The feature attributions can be provided to WIT in one of two ways:
- Through a Cloud AI Platform model that has explanations enabled. Details on setting up WIT for a Cloud AI Platform model can be found in the Getting Started in Notebooks tutorial.
- Through a custom prediction function that returns feature attributions for each prediction, in addition to the standard prediction results. This can be done for WIT in either TensorBoard or notebooks. See the tutorial on custom prediction functions in WIT for details on how to set this up. The user defines how the attributions are calculated and WIT then takes those attributions and adds them to its visualizations.
Attribution Visualizations
When attributions are returned along with predictions, new visualizations are enabled in WIT. When selecting a datapoint, the Datapoint Editor will do three things with the attribution information:
- Features in the datapoint will be sorted by their attribution values, with the features with the highest attributions being at the top of the list. This sort order can be changed by a dropdown at the top of the Datapoint Editor.
- The exact attribution values for each feature will be listed next to each feature value.
- The feature values will have their background colored by their feature attribution scores, to allow at-a-glance understanding of the individual feature attributions.
Additionally, the feature attribution values can be used in the datapoints visualization, as a way to organize the datapoints, using those values to control scatter plot axes, datapoint binning, or datapoint coloring.

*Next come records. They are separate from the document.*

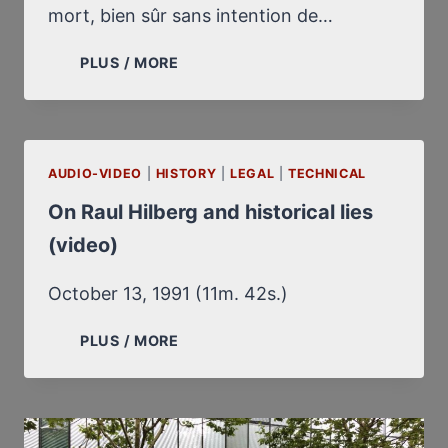
mort, bien sûr sans intention de…
LETTRE
PLUS / MORE
À
MLLE
SOPHIE
HÉLÈNE
AUDIO-VIDEO
|
HISTORY
CHÂTEAU,
|
LEGAL
|
TECHNICAL
JUGE
On Raul Hilberg and historical lies
D’INSTRUCTION
(video)
October 13, 1991 (11m. 42s.)
ON
PLUS / MORE
RAUL
HILBERG
AND
HISTORICAL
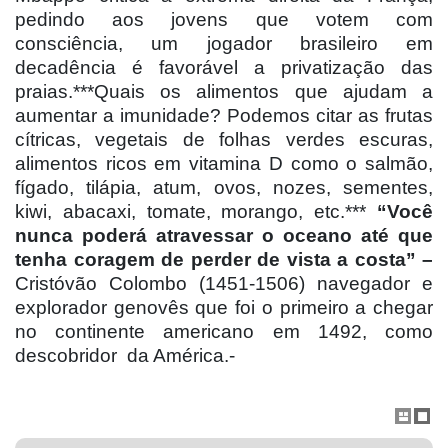
pedindo aos jovens que votem com
consciência, um jogador brasileiro em
decadência é favorável a privatização das
praias.***Quais os alimentos que ajudam a
aumentar a imunidade? Podemos citar as frutas
cítricas, vegetais de folhas verdes escuras,
alimentos ricos em vitamina D como o salmão,
fígado, tilápia, atum, ovos, nozes, sementes,
kiwi, abacaxi, tomate, morango, etc.***
“Você
nunca poderá atravessar o oceano até que
tenha coragem de perder de vista a costa” –
Cristóvão Colombo (1451-1506) navegador e
explorador genovês que foi o primeiro a chegar
no continente americano em 1492, como
descobridor
da América.-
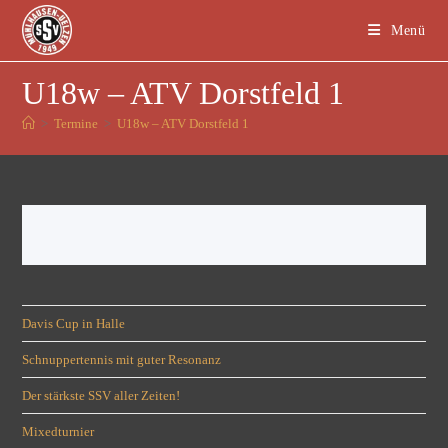
Menü
U18w – ATV Dorstfeld 1
>
Termine
>
U18w – ATV Dorstfeld 1
Davis Cup in Halle
Schnuppertennis mit guter Resonanz
Der stärkste SSV aller Zeiten!
Mixedturnier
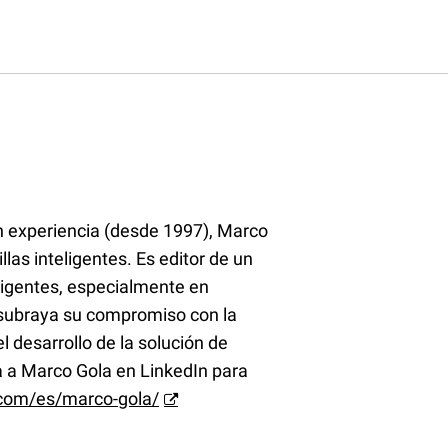
 experiencia (desde 1997), Marco
las inteligentes. Es editor de un
eligentes, especialmente en
 subraya su compromiso con la
l desarrollo de la solución de
ga a Marco Gola en LinkedIn para
.com/es/marco-gola/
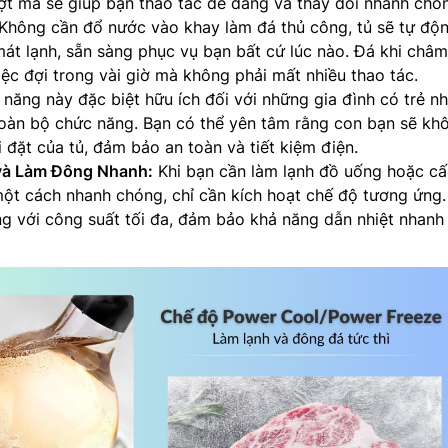
 mà sẽ giúp bạn thao tác dễ dàng và thay đổi nhanh chó
Không cần đổ nước vào khay làm đá thủ công, tủ sẽ tự độ
mát lạnh, sẵn sàng phục vụ bạn bất cứ lúc nào. Đá khi châ
việc đợi trong vài giờ mà không phải mất nhiều thao tác.
 năng này đặc biệt hữu ích đối với những gia đình có trẻ nh
toàn bộ chức năng. Bạn có thể yên tâm rằng con bạn sẽ kh
 đặt của tủ, đảm bảo an toàn và tiết kiệm điện.
và Làm Đông Nhanh:
Khi bạn cần làm lạnh đồ uống hoặc c
t cách nhanh chóng, chỉ cần kích hoạt chế độ tương ứng
ng với công suất tối đa, đảm bảo khả năng dẫn nhiệt nhanh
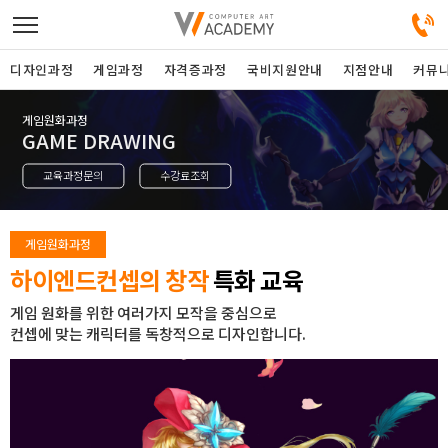
디자인과정
게임과정
자격증과정
국비지원안내
지점안내
커뮤
게임원화과정
디자인정규과정
GAME DRAWING
교육과정문의
수강료조회
디자인단과과정
게임과정
게임원화과정
하이엔드컨셉의 창작
특화 교육
자격증과정
게임 원화를 위한 여러가지 모작을 중심으로
컨셉에 맞는 캐릭터를 독창적으로 디자인합니다.
커뮤니티
취업지원센터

In the “Performance” tab, in addition to the standard metrics that are calculated and shown, there will be a table of mean feature attributions across the entire dataset, sorted with the highest-attributed feature at the top. If you slice a dataset in this tab, each slice will have its own mean attributions table. This table uses the same color scale as the attribution value-based background colors in the Datapoint Editor. You can also use the feature attributions as a dimension to slice your dataset on in this tab, such as slicing the dataset into those with high attribution on a specific feature, versus those with low attribution on that feature, in order to compare the performance metrics on those two slices.
Attribution-based Counterfactuals
When attributions are provided to WIT, its counterfactual-generating capabilities are enhanced. In addition to being able to find nearest counterfactuals through datapoint feature value similarity, you can find nearest counterfactuals through attribution similarity. Switching to using attribution-based distance is controlled by a dropdown in the counterfactual controls area in the Vizualize module in the Datapoint Editor tab.
When finding nearest counterfactuals by attribution distance, WIT calculates the distance between two datapoints based on the difference in attribution values for each feature of a datapoint, instead of the difference in feature values. This gives you another way to explore the decision boundary of a model for a given datapoint, based purely on attributions from whatever methodology you are using to calculate feature-wise attributions.